New research has concluded that most obese kids between the ages of 12 and 14 have metabolic syndrome; a major predictor of type-2 diabetes and heart disease. WebMD is on it:
"If a kid is age 8 with metabolic syndrome, it will take 10 years or less for that child to become a type 2 diabetic or develop heart disease," Sarah E. Messiah, PhD, MPH tells WebMD. "So as these kids enter adulthood, they could be faced with an entire life of chronic disease."And these statistics are even more frightening. Back to the report:
Obese kids aren't dropping dead in their teens, but by then, many have serious heart problems, says John K. Stevens Jr., MD, a cardiologist at Children's Healthcare of Atlanta's Sibley Heart Center.
Stevens sees more and more teens with dangerously high blood pressure that is reshaping their hearts. He sees teens with dangerously high levels of blood fats. He sees teens with plaque streaking the walls of their arteries. And he sees teens far down the road toward type 2 diabetes, a major risk factor for heart disease.
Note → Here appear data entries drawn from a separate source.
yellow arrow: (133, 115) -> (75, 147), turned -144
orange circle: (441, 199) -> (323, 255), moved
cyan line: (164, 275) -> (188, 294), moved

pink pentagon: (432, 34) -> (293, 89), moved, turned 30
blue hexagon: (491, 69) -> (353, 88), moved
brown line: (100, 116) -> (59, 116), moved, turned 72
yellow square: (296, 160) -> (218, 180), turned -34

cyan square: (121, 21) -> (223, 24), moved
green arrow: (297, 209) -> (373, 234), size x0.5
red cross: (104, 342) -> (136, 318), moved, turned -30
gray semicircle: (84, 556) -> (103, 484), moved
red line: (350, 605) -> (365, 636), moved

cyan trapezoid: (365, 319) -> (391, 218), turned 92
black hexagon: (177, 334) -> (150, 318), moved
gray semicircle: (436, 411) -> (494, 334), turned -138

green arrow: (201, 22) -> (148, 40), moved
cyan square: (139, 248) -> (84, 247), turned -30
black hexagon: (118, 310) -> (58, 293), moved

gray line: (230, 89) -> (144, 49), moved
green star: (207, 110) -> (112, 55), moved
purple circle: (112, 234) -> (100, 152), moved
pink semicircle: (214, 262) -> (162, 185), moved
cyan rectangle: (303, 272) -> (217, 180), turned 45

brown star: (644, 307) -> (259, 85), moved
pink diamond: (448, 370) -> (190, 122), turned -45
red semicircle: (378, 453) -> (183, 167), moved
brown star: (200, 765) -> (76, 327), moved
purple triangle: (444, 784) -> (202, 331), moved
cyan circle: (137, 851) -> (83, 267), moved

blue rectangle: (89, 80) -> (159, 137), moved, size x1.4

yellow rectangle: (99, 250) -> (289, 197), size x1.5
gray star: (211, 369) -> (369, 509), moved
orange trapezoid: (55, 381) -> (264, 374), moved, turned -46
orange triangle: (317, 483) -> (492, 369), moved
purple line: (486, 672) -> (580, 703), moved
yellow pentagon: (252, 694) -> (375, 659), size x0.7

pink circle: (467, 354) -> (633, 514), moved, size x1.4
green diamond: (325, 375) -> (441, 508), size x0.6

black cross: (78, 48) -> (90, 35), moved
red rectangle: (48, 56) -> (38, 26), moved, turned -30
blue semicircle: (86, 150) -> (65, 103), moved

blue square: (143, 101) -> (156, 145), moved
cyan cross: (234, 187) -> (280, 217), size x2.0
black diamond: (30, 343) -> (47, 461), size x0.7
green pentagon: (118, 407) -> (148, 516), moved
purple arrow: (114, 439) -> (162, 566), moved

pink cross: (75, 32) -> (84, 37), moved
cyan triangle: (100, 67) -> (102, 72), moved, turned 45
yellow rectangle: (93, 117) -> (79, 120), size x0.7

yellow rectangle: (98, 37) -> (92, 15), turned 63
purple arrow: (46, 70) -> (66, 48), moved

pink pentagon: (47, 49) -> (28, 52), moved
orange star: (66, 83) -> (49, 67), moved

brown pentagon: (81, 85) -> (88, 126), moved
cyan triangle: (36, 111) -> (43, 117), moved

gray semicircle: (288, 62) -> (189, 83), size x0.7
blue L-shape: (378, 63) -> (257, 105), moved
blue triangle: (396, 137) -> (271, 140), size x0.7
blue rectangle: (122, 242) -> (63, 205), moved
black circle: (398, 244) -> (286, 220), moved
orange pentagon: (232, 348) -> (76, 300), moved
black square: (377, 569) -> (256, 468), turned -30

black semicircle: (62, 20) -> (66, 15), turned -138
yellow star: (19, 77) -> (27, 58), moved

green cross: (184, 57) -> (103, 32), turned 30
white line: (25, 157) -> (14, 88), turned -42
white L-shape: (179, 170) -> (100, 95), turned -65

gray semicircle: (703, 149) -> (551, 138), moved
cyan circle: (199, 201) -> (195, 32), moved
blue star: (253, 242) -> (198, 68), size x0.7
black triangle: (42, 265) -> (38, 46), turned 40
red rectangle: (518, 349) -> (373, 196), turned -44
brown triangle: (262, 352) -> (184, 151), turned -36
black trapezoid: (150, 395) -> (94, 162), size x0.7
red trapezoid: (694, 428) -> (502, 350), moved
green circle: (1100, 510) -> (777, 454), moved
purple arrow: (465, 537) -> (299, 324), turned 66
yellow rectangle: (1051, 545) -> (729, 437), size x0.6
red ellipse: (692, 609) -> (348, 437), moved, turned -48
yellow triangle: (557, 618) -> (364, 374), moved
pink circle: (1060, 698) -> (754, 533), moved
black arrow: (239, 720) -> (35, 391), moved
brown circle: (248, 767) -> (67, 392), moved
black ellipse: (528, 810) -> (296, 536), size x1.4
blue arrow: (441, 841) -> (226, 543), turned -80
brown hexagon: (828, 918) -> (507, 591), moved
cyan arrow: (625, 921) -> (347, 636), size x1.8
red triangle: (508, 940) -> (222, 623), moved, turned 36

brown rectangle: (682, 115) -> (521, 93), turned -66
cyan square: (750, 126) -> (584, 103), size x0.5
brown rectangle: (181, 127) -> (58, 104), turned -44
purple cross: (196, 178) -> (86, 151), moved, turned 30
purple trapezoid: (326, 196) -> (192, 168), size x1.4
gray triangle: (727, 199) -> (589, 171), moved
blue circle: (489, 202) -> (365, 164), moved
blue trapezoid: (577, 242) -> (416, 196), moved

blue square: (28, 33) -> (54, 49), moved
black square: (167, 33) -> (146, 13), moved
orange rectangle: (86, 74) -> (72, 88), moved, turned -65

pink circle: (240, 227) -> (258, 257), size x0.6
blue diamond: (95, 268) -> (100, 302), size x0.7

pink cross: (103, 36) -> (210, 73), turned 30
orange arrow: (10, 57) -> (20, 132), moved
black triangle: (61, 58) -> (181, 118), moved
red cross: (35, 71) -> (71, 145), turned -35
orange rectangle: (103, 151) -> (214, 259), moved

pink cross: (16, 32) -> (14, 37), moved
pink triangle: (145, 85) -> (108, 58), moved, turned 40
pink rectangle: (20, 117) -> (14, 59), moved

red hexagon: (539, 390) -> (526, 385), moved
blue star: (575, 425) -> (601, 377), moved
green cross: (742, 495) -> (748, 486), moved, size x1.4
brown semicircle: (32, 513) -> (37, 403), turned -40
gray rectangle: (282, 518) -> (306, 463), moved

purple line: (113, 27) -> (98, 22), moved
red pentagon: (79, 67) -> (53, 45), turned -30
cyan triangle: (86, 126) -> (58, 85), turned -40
"I am very fearful that in the next 10 to 20 years we will have an explosion of type 2 diabetes and coronary artery disease as these very young, very obese kids become 20-year-olds and 30-year-olds," Stevens tells WebMD.
The problem isn't a heart disease epidemic. It's a child obesity epidemic, Stevens says - and Messiah's numbers lead to the same conclusion.
- About 17% of boys and girls ages 8 to 11 and 12 to 14 are overweight or obese.
- Between 6.5% and 9.5% of overweight 8- to 11-year-olds have metabolic syndrome, depending on how the data are adjusted to account for sex, age, and ethnicity.
- Between 26.3% and 52.4% of overweight 12- to 14-year olds have metabolic syndrome.